В полуверсте стоял небольшой курган. Иду к нему крупной рысью. Прохожу голое поле. Слышу некоторый свист дего-то, а чего, не знаю. Из-под кургана кто-то поднялся и резко машет рукой — «слезай!» (условный кавалерийский сигнал). Я не понимаю «в чем дело», смотрю вперед и иду тем же аллюром.
«Дзынь... дзынь...» — вдруг услышал так знакомый звук полета пуль над головой.
«Обстреливают... — пронеслось в уме, — но откуда?» — думаю.
Из группы людей под курганом вскочили на ноги еще двое и нервно машут папахами, давая тот же кавалерийский знак — «слезай!» Я понял, что прохожу обстреливаемое красными пространство, почему — чуть-чуть подав корпус вперед и нажав коленями на тебеньки седла — как мой молодецкий Карабах быстро перешел в прыткий намет.
«Дзынь-дзынь...» — зачастило.
Доскакав до кургана, соскочил с коня. Под ним лежало человек 15 офицеров. На кургане и по его сторонам — редкая цепь казаков, фронтом на запад. Бросив взгляд на группу офицеров, — сразу же узнал друзей. Это были: сам командир полка войсковой старшина Камянский, бывший командир 3-й сотни 1-го Таманского полка в Турции, с которым я был дружен, подъесаулы Черножуков* и Сме-нов*. Я попадал сразу же в семью друзей, и мне стало так легко-легко на душе.
Я был без вестового.
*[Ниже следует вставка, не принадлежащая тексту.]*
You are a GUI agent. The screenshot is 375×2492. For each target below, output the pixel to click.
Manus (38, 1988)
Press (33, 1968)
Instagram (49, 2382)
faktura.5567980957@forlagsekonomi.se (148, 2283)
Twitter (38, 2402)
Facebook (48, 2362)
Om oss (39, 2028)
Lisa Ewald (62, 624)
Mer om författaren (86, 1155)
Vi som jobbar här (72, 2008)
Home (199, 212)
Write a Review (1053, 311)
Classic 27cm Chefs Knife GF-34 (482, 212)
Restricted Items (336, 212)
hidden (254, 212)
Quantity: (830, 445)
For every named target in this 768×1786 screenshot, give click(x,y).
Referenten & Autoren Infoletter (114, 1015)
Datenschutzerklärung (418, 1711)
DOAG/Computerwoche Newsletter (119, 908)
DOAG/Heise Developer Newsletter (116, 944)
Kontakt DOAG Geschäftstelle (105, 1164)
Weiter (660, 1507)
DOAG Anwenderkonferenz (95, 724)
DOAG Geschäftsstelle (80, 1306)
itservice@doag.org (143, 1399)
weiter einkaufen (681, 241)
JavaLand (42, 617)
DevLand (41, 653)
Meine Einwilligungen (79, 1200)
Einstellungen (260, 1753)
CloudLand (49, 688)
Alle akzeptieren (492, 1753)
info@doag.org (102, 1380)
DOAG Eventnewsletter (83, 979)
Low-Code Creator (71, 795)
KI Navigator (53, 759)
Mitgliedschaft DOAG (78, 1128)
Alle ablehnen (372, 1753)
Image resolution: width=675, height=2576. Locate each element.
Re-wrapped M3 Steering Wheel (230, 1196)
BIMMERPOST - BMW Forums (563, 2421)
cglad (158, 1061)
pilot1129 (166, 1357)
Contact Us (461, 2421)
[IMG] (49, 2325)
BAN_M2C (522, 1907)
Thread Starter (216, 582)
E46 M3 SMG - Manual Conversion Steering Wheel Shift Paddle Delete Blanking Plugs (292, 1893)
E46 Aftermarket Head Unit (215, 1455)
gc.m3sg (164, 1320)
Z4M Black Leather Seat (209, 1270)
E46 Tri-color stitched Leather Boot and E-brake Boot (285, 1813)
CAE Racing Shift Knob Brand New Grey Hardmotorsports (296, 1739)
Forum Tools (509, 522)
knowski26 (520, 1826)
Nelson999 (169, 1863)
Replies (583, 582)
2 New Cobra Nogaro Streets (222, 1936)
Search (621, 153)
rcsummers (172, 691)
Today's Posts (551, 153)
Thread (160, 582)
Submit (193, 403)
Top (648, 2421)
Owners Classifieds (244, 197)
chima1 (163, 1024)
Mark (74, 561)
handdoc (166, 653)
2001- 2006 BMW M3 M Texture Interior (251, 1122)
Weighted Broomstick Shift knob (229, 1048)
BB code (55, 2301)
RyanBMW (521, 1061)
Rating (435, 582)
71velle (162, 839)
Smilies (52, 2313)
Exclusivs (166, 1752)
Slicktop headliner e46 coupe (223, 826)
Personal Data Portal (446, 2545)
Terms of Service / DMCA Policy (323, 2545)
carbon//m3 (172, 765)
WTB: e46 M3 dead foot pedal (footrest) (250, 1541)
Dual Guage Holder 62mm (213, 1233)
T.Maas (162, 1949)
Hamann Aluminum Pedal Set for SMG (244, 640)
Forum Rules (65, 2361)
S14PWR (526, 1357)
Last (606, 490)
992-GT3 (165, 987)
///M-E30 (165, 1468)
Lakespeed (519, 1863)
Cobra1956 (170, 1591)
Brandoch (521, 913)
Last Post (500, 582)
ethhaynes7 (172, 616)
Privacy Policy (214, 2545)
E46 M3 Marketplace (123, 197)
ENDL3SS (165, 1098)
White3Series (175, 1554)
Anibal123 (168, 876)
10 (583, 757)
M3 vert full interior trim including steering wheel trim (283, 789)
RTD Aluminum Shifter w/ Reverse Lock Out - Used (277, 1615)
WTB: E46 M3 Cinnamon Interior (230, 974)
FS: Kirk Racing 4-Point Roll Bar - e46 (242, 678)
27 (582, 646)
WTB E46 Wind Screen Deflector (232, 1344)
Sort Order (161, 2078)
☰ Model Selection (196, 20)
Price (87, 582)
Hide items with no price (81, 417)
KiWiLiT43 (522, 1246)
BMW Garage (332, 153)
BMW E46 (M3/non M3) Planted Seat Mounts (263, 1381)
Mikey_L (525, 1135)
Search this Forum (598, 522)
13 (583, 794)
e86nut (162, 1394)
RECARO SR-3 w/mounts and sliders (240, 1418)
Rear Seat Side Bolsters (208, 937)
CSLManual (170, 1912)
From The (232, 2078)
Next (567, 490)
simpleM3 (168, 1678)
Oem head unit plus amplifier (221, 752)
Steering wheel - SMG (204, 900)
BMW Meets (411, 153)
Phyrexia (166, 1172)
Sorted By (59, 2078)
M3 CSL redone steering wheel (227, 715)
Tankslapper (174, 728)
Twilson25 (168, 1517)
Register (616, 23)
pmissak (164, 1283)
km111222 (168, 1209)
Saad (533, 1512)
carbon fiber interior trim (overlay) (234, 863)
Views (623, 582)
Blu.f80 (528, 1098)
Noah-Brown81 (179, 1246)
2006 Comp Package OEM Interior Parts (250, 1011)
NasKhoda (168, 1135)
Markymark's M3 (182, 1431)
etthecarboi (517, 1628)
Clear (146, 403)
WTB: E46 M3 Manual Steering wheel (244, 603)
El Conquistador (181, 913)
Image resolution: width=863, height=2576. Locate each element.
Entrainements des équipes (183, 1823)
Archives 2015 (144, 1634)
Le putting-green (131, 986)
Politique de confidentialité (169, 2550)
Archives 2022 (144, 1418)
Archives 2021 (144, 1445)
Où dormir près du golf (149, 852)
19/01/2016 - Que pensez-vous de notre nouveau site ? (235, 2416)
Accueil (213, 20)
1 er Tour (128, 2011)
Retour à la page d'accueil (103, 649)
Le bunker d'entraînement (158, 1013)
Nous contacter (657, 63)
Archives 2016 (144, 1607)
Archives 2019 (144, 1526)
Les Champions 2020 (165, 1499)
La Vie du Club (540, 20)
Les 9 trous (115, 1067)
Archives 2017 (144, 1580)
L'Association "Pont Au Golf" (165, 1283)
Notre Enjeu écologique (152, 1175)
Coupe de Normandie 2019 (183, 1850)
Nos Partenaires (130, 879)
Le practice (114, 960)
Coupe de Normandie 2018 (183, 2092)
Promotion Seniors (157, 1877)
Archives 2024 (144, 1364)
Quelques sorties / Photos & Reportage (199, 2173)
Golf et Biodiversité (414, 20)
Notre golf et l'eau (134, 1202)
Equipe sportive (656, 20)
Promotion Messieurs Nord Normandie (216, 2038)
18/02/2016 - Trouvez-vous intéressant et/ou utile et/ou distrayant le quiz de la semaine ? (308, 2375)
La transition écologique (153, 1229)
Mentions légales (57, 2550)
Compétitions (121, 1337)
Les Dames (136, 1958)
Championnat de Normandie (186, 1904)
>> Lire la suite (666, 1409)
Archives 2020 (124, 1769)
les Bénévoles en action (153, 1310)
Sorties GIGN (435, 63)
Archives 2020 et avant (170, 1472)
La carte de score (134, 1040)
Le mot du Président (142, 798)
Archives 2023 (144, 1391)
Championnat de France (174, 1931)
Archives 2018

Держа коня в поводу, быстро заговорил под пулями:
— Господин войсковой старшина, подъесаул Елисеев представ...
— Да ложитесь скорей!.. Какой тут к черту может быть рапорт?! — своим тонким голосом, так мне знакомым, кри-чит-смеется милый и добрый Камянский, чуть приподнимается и тянет мне свою руку. — Откуда и как? — весело спрашивает он.
И я, пользуясь «вольностью позиционного положения», здороваюсь за руку со всеми. Черножуков и Сменов, старые друзья еще по мирному времени, радостно приветствуют со встречей и с назначением в их полк. В кратких словах рассказываю о своей «одиссее».